Step 8: Cost Monitoring Dashboard¶

Track costs over time:

from pathlib import Path
from autorubric.eval import EvalResult
import json

def summarize_experiment_costs(experiments_dir: Path):
    """Summarize costs across all experiments."""

    total_cost = 0.0
    experiments = []

    for exp_dir in experiments_dir.iterdir():
        if not exp_dir.is_dir():
            continue

        manifest_path = exp_dir / "manifest.json"
        if not manifest_path.exists():
            continue

        with open(manifest_path, encoding="utf-8") as f:
            manifest = json.load(f)

        result = EvalResult.from_experiment(exp_dir)
        cost = result.total_completion_cost or 0

        experiments.append({
            "name": manifest["experiment_name"],
            "items": manifest["total_items"],
            "cost": cost,
        })
        total_cost += cost

    print(f"\nExperiment Cost Summary:")
    print("-" * 50)
    for exp in sorted(experiments, key=lambda x: x["cost"], reverse=True):
        print(f"{exp['name']:<30} {exp['items']:>6} items  ${exp['cost']:>8.4f}")

    print("-" * 50)
    print(f"{'TOTAL':<30} {'':<13} ${total_cost:>8.4f}")

# Usage
summarize_experiment_costs(Path("./experiments"))

Key Takeaways¶

Response caching (cache_enabled=True) avoids redundant API calls
Prompt caching reduces costs for repeated system prompts
Model comparison reveals cost vs accuracy trade-offs
Smaller models (GPT-4-mini, Haiku, Flash) often suffice for simpler tasks
Checkpointing (resume=True) prevents re-evaluating on restart
Monitor costs across experiments to identify optimization opportunities

Going Further¶

Batch Evaluation - Checkpointing for long runs
Extended Thinking - Trade cost for accuracy
API Reference: LLM - Caching configuration details

Appendix: Complete Code¶

"""Cost Optimization - News Fact-Checking Evaluation"""

import asyncio
import time
from pathlib import Path
from autorubric import (
    Rubric, RubricDataset, LLMConfig, EvalConfig, evaluate
)
from autorubric.graders import CriterionGrader


def create_factcheck_dataset() -> RubricDataset:
    """Create a fact-checking dataset."""

    rubric = Rubric.from_dict([
        {
            "name": "factual_accuracy",
            "weight": 15.0,
            "requirement": "Article's main claims are factually accurate"
        },
        {
            "name": "source_attribution",
            "weight": 10.0,
            "requirement": "Claims are properly attributed to credible sources"
        },
        {
            "name": "balanced_reporting",
            "weight": 8.0,
            "requirement": "Presents multiple perspectives fairly"
        },
        {
            "name": "misleading_framing",
            "weight": -12.0,
            "requirement": "Uses misleading headlines or framing"
        }
    ])

    dataset = RubricDataset(
        prompt="Fact-check this news article for accuracy and balance.",
        rubric=rubric,
        name="news-factcheck-v1"
    )

    articles = [
        {
            "submission": """
New Study Finds Coffee May Reduce Heart Disease Risk

A peer-reviewed study published in the New England Journal of Medicine
found that moderate coffee consumption (3-4 cups daily) was associated
with a 15% lower risk of cardiovascular disease. The study followed
500,000 participants over 10 years.

"The data suggests a protective effect, though we can't establish
causation," said lead researcher Dr. Sarah Chen from Johns Hopkins.

The American Heart Association noted the findings while emphasizing
that individual responses vary and those with certain conditions
should consult their doctors.
""",
            "description": "Well-sourced health article"
        },
        {
            "submission": """
SHOCKING: Scientists Discover Coffee Cures Heart Disease!
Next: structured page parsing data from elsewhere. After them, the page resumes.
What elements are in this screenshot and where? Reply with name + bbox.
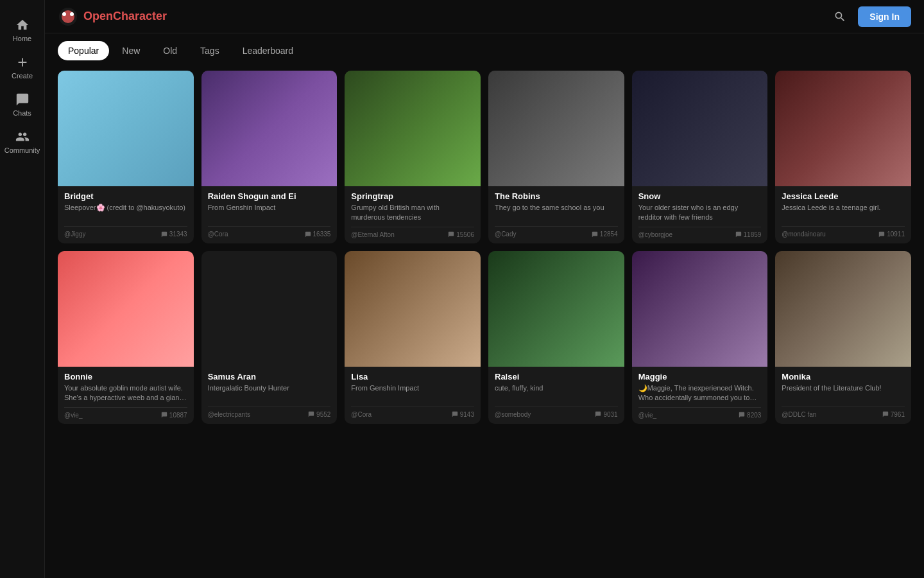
card-chat-count-4: 12854 [592, 231, 618, 238]
tab-bar: Popular New Old Tags Leaderboard [45, 33, 924, 60]
community-icon [15, 130, 30, 144]
header: OpenCharacter Sign In [45, 0, 924, 33]
card-desc-5: Your older sister who is an edgy reddito… [638, 203, 762, 223]
card-name-7: Bonnie [64, 372, 187, 381]
sidebar-item-community[interactable]: Community [0, 125, 44, 159]
card-chat-count-8: 9552 [308, 411, 330, 418]
chat-count-icon [882, 411, 889, 417]
card-desc-3: Grumpy old British man with murderous te… [351, 203, 474, 223]
card-9[interactable]: Lisa From Genshin Impact @Cora 9143 [345, 251, 481, 424]
card-info-6: Jessica Leede Jessica Leede is a teenage… [775, 186, 911, 243]
card-chat-count-3: 15506 [448, 231, 474, 238]
card-info-2: Raiden Shogun and Ei From Genshin Impact… [201, 186, 338, 243]
sidebar-item-chats[interactable]: Chats [0, 87, 44, 122]
tab-leaderboard[interactable]: Leaderboard [232, 41, 304, 60]
card-name-11: Maggie [638, 372, 762, 381]
chat-count-icon [308, 411, 314, 417]
card-desc-2: From Genshin Impact [208, 203, 331, 222]
card-chat-count-5: 11859 [735, 231, 762, 238]
card-image-9 [345, 251, 481, 367]
card-chat-count-1: 31343 [161, 231, 187, 238]
card-name-4: The Robins [495, 191, 618, 201]
card-5[interactable]: Snow Your older sister who is an edgy re… [632, 71, 768, 243]
card-author-12: @DDLC fan [782, 411, 816, 418]
app-name: OpenCharacter [83, 10, 167, 23]
card-footer-1: @Jiggy 31343 [64, 226, 187, 238]
home-icon [15, 18, 30, 32]
card-11[interactable]: Maggie 🌙Maggie, The inexperienced Witch.… [632, 251, 768, 424]
card-7[interactable]: Bonnie Your absolute goblin mode autist … [58, 251, 194, 424]
tab-new[interactable]: New [112, 41, 150, 60]
card-image-12 [775, 251, 911, 367]
card-author-10: @somebody [495, 411, 531, 418]
card-footer-3: @Eternal Afton 15506 [351, 227, 474, 238]
card-desc-7: Your absolute goblin mode autist wife. S… [64, 383, 187, 403]
main-area: OpenCharacter Sign In Popular New Old Ta… [45, 0, 924, 578]
card-1[interactable]: Bridget Sleepover🌸 (credit to @hakusyoku… [58, 71, 194, 243]
chat-count-icon [448, 231, 454, 238]
card-name-3: Springtrap [351, 191, 474, 201]
card-author-7: @vie_ [64, 412, 83, 419]
card-chat-count-6: 10911 [878, 231, 905, 238]
card-8[interactable]: Samus Aran Intergalatic Bounty Hunter @e… [201, 251, 338, 424]
card-name-8: Samus Aran [208, 372, 331, 381]
card-info-12: Monika President of the Literature Club!… [775, 367, 911, 423]
sidebar-item-home-label: Home [13, 35, 31, 42]
card-chat-count-12: 7961 [882, 411, 905, 418]
sidebar-item-home[interactable]: Home [0, 13, 44, 48]
chat-count-icon [595, 411, 601, 417]
tab-popular[interactable]: Popular [58, 41, 109, 60]
card-chat-count-9: 9143 [452, 411, 474, 418]
card-image-3 [345, 71, 481, 186]
tab-tags[interactable]: Tags [190, 41, 230, 60]
card-footer-12: @DDLC fan 7961 [782, 407, 905, 418]
card-author-4: @Cady [495, 231, 517, 238]
tab-old[interactable]: Old [153, 41, 187, 60]
card-image-6 [775, 71, 911, 186]
card-4[interactable]: The Robins They go to the same school as… [488, 71, 624, 243]
card-info-5: Snow Your older sister who is an edgy re… [632, 186, 768, 243]
sidebar-item-chats-label: Chats [13, 109, 31, 117]
card-desc-4: They go to the same school as you [495, 203, 618, 222]
card-2[interactable]: Raiden Shogun and Ei From Genshin Impact… [201, 71, 338, 243]
card-12[interactable]: Monika President of the Literature Club!… [775, 251, 911, 424]
sidebar-nav: Home Create Chats Community [0, 13, 44, 159]
card-info-11: Maggie 🌙Maggie, The inexperienced Witch.… [632, 367, 768, 424]
card-author-9: @Cora [351, 411, 372, 418]
signin-button[interactable]: Sign In [858, 6, 911, 27]
card-image-2 [201, 71, 338, 186]
card-name-12: Monika [782, 372, 905, 381]
card-name-1: Bridget [64, 191, 187, 201]
card-desc-1: Sleepover🌸 (credit to @hakusyokuto) [64, 203, 187, 222]
card-footer-7: @vie_ 10887 [64, 407, 187, 419]
card-author-11: @vie_ [638, 412, 657, 419]
card-chat-count-11: 8203 [739, 412, 761, 419]
card-3[interactable]: Springtrap Grumpy old British man with m… [345, 71, 481, 243]
logo-suffix: Character [113, 10, 167, 22]
card-name-6: Jessica Leede [782, 191, 905, 201]
card-desc-12: President of the Literature Club! [782, 383, 905, 403]
card-author-6: @mondainoaru [782, 231, 826, 238]
card-image-10 [488, 251, 624, 367]
card-6[interactable]: Jessica Leede Jessica Leede is a teenage… [775, 71, 911, 243]
chat-count-icon [735, 231, 742, 238]
app-logo: OpenCharacter [58, 6, 167, 27]
card-chat-count-2: 16335 [305, 231, 331, 238]
card-author-2: @Cora [208, 231, 228, 238]
sidebar-item-create[interactable]: Create [0, 50, 44, 85]
card-desc-11: 🌙Maggie, The inexperienced Witch. Who ac… [638, 383, 762, 403]
sidebar-item-community-label: Community [4, 146, 40, 154]
card-info-10: Ralsei cute, fluffy, kind @somebody 9031 [488, 367, 624, 423]
card-desc-8: Intergalatic Bounty Hunter [208, 383, 331, 403]
card-10[interactable]: Ralsei cute, fluffy, kind @somebody 9031 [488, 251, 624, 424]
card-info-4: The Robins They go to the same school as… [488, 186, 624, 243]
chat-count-icon [452, 411, 458, 417]
card-name-10: Ralsei [495, 372, 618, 381]
sidebar-item-create-label: Create [12, 72, 33, 80]
card-footer-6: @mondainoaru 10911 [782, 226, 905, 238]
svg-point-3 [70, 12, 74, 16]
card-info-3: Springtrap Grumpy old British man with m… [345, 186, 481, 243]
search-button[interactable] [830, 6, 850, 27]
card-author-8: @electricpants [208, 411, 250, 418]
chat-count-icon [739, 412, 745, 418]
Doctors are STUNNED by new research proving coffee is the miracle
cure for heart problems. Start drinking more coffee TODAY to
eliminate your risk of heart attacks!

Studies show coffee drinkers NEVER get heart disease. Big Pharma
doesn't want you to know this simple trick!
""",
            "description": "Misleading sensationalized article"
        },
        {
            "submission": """
Tech Company Reports Strong Q3 Earnings

XYZ Corp reported Q3 revenue of $4.2 billion, up 12% year-over-year,
according to their SEC filing released Tuesday. The company cited
strong enterprise software sales as the primary driver.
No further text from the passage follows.